◆ Work request:
Output the full set of records exactly.

[Pixel coordinate grounding data]
-- Opening Marker --
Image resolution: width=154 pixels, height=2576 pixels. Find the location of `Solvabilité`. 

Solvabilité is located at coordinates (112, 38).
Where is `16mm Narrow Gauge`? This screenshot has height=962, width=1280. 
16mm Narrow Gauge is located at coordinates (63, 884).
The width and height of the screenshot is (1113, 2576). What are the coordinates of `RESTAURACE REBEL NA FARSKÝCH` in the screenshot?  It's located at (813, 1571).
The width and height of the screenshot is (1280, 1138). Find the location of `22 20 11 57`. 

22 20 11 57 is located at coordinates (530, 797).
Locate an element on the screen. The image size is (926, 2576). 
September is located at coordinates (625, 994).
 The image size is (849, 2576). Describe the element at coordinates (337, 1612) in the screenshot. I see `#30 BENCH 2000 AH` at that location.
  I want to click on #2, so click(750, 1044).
-- Closing Marker --
◆ Completed task:
Image resolution: width=154 pixels, height=2576 pixels. Find the location of `Solvabilité`. 

Solvabilité is located at coordinates (112, 38).
Where is `16mm Narrow Gauge`? This screenshot has height=962, width=1280. 
16mm Narrow Gauge is located at coordinates (63, 884).
The width and height of the screenshot is (1113, 2576). What are the coordinates of `RESTAURACE REBEL NA FARSKÝCH` in the screenshot?  It's located at (813, 1571).
The width and height of the screenshot is (1280, 1138). Find the location of `22 20 11 57`. 

22 20 11 57 is located at coordinates (530, 797).
Locate an element on the screen. The image size is (926, 2576). 
September is located at coordinates (625, 994).
 The image size is (849, 2576). Describe the element at coordinates (337, 1612) in the screenshot. I see `#30 BENCH 2000 AH` at that location.
  I want to click on #2, so click(750, 1044).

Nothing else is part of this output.